The effect of the order of the referees would-be to appropriate the improved land of the relator to public purposes without the safeguards provided by the constitution and the laws, and to lay a road.

Another view shows the action of the referees in laying out the new road equally erroneous. Upon an appeal from an order of the commissioners of highways refusing to lay out a highway, the referees seem to be clothed with power to reverse the order, and lay out the road in accordance with the prayer of the applicant, and to make such an order as the commissioners should have made upon proper notice to the persons interested. People ex rel Odle v. Kinskern, 54 N. Y., 52 But this was not appeal from an order refusing to lay out a highway, but exactly the ■contrary.
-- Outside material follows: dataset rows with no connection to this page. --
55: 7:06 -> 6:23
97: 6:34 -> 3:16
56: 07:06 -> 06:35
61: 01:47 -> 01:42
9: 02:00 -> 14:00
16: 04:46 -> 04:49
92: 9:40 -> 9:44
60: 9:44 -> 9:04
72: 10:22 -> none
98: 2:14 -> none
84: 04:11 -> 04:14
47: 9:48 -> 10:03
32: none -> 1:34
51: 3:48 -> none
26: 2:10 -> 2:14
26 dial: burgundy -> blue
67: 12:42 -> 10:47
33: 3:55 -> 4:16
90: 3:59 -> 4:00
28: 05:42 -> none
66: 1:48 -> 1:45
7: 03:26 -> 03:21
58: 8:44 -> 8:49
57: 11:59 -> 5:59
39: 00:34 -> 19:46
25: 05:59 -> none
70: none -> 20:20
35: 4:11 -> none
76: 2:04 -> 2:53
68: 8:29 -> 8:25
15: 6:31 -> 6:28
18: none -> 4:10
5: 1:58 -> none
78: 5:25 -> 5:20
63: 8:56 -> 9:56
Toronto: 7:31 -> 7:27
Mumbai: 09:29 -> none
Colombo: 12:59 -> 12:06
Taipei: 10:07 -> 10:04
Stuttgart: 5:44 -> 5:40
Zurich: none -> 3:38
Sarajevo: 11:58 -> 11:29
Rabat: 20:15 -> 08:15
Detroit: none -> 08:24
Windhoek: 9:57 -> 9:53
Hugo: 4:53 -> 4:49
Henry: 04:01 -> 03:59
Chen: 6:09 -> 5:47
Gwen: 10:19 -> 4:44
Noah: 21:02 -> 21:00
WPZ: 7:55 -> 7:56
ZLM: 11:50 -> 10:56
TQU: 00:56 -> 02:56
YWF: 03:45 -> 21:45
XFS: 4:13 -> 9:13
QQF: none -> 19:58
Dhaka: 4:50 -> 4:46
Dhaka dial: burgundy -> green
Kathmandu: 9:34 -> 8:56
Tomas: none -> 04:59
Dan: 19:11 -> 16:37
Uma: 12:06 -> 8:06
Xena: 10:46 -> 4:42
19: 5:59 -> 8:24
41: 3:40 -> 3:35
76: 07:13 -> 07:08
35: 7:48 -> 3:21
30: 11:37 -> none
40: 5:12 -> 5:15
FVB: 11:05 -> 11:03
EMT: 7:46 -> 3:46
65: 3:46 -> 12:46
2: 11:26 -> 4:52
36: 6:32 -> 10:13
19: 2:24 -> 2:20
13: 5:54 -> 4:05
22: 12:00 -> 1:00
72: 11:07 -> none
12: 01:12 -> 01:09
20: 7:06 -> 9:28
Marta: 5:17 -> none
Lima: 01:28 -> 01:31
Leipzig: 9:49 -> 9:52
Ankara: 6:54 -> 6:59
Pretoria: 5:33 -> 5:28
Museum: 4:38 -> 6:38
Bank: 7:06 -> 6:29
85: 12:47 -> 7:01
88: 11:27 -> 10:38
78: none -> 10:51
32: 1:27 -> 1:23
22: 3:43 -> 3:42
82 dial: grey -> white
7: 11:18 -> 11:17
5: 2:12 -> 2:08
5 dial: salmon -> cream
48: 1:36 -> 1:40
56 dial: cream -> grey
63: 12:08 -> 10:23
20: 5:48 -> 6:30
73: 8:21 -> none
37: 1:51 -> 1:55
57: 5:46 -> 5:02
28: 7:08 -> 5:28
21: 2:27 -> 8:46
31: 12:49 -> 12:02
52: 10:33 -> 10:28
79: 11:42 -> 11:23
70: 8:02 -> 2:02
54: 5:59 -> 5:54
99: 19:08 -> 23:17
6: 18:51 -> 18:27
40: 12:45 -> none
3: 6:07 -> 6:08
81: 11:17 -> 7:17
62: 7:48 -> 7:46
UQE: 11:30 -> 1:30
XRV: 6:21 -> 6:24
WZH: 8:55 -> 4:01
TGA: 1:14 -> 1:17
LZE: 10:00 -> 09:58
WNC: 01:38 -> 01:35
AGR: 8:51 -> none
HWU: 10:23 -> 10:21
The commissioners had laid the highway and located it with the precision of a survey, and the appeal was from that order, and upon such an appeal we find no authority vested in the referees to lay out a new rtíad. A road had already been laid out, and the action of the commissioners was to receive confirmation at the hands of the referees if they found the road necessary and proper, except with slight variations in their discretion as we have seen, and the referees were only to reverse if they decided against the action of the commissioners upon the merits. We think their action upon an appeal from an order laying out a highway should be confined to a reversal if they find the road unnecessary.

Such a conclusion seems to be harmonious with the high way system of the state, and leaves the rights of citizens whose property is to be condemned for public use guarded by the observance of all the preliminary notices and hearings designed for his benefit.

Upon a careful consideration of the whole case we conclude the order of the referees should be reversed.

Barnard, P. J., and Pratt, J., concur.